-- Supplied data follows --

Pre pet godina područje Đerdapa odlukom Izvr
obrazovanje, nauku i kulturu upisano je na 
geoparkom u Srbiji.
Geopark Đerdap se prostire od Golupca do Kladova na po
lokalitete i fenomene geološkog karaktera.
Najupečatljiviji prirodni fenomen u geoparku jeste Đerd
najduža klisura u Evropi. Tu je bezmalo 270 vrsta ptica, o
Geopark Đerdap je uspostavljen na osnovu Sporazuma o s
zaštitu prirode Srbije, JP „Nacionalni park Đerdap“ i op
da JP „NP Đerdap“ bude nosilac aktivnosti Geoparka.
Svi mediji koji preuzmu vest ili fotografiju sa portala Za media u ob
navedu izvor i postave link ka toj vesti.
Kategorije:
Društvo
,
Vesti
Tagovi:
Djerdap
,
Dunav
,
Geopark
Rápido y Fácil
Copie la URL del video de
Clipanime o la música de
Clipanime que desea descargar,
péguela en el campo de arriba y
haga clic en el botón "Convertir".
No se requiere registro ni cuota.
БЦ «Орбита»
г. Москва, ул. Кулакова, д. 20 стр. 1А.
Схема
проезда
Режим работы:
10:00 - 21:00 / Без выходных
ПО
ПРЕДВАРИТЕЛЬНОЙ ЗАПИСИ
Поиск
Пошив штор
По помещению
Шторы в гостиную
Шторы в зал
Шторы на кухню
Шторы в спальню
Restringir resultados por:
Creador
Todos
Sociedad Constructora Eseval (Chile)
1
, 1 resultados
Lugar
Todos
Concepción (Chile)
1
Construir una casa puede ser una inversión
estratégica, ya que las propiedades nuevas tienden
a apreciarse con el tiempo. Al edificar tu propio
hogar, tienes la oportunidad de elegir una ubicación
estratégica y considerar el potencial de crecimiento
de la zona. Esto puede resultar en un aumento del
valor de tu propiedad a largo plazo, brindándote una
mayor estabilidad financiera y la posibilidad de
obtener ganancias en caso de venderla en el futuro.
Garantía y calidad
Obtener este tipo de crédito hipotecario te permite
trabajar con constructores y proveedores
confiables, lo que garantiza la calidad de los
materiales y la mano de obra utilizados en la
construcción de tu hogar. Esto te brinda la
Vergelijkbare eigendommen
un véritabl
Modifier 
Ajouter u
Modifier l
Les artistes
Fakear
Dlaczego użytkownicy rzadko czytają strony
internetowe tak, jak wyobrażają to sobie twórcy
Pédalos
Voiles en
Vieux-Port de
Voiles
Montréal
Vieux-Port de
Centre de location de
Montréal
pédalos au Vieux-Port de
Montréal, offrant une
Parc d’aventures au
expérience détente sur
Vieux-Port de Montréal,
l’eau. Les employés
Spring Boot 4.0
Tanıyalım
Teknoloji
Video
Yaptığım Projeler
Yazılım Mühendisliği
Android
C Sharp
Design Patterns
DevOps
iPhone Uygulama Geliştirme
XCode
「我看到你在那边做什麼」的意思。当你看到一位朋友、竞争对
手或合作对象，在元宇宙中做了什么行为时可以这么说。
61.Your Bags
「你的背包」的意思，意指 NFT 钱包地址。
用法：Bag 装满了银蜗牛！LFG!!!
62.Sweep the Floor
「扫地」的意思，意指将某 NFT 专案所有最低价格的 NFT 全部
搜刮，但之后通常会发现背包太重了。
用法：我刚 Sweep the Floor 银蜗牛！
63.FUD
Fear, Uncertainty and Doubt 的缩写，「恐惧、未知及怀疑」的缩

-- Supplied data concluded --

- About this task:
Reproduce each entry above. Every word must match.

- Response box:
Pre pet godina područje Đerdapa odlukom Izvr
obrazovanje, nauku i kulturu upisano je na 
geoparkom u Srbiji.
Geopark Đerdap se prostire od Golupca do Kladova na po
lokalitete i fenomene geološkog karaktera.
Najupečatljiviji prirodni fenomen u geoparku jeste Đerd
najduža klisura u Evropi. Tu je bezmalo 270 vrsta ptica, o
Geopark Đerdap je uspostavljen na osnovu Sporazuma o s
zaštitu prirode Srbije, JP „Nacionalni park Đerdap“ i op
da JP „NP Đerdap“ bude nosilac aktivnosti Geoparka.
Svi mediji koji preuzmu vest ili fotografiju sa portala Za media u ob
navedu izvor i postave link ka toj vesti.
Kategorije:
Društvo
,
Vesti
Tagovi:
Djerdap
,
Dunav
,
Geopark
Rápido y Fácil
Copie la URL del video de
Clipanime o la música de
Clipanime que desea descargar,
péguela en el campo de arriba y
haga clic en el botón "Convertir".
No se requiere registro ni cuota.
БЦ «Орбита»
г. Москва, ул. Кулакова, д. 20 стр. 1А.
Схема
проезда
Режим работы:
10:00 - 21:00 / Без выходных
ПО
ПРЕДВАРИТЕЛЬНОЙ ЗАПИСИ
Поиск
Пошив штор
По помещению
Шторы в гостиную
Шторы в зал
Шторы на кухню
Шторы в спальню
Restringir resultados por:
Creador
Todos
Sociedad Constructora Eseval (Chile)
1
, 1 resultados
Lugar
Todos
Concepción (Chile)
1
Construir una casa puede ser una inversión
estratégica, ya que las propiedades nuevas tienden
a apreciarse con el tiempo. Al edificar tu propio
hogar, tienes la oportunidad de elegir una ubicación
estratégica y considerar el potencial de crecimiento
de la zona. Esto puede resultar en un aumento del
valor de tu propiedad a largo plazo, brindándote una
mayor estabilidad financiera y la posibilidad de
obtener ganancias en caso de venderla en el futuro.
Garantía y calidad
Obtener este tipo de crédito hipotecario te permite
trabajar con constructores y proveedores
confiables, lo que garantiza la calidad de los
materiales y la mano de obra utilizados en la
construcción de tu hogar. Esto te brinda la
Vergelijkbare eigendommen
un véritabl
Modifier 
Ajouter u
Modifier l
Les artistes
Fakear
Dlaczego użytkownicy rzadko czytają strony
internetowe tak, jak wyobrażają to sobie twórcy
Pédalos
Voiles en
Vieux-Port de
Voiles
Montréal
Vieux-Port de
Centre de location de
Montréal
pédalos au Vieux-Port de
Montréal, offrant une
Parc d’aventures au
expérience détente sur
Vieux-Port de Montréal,
l’eau. Les employés
Spring Boot 4.0
Tanıyalım
Teknoloji
Video
Yaptığım Projeler
Yazılım Mühendisliği
Android
C Sharp
Design Patterns
DevOps
iPhone Uygulama Geliştirme
XCode
「我看到你在那边做什麼」的意思。当你看到一位朋友、竞争对
手或合作对象，在元宇宙中做了什么行为时可以这么说。
61.Your Bags
「你的背包」的意思，意指 NFT 钱包地址。
用法：Bag 装满了银蜗牛！LFG!!!
62.Sweep the Floor
「扫地」的意思，意指将某 NFT 专案所有最低价格的 NFT 全部
搜刮，但之后通常会发现背包太重了。
用法：我刚 Sweep the Floor 银蜗牛！
63.FUD
Fear, Uncertainty and Doubt 的缩写，「恐惧、未知及怀疑」的缩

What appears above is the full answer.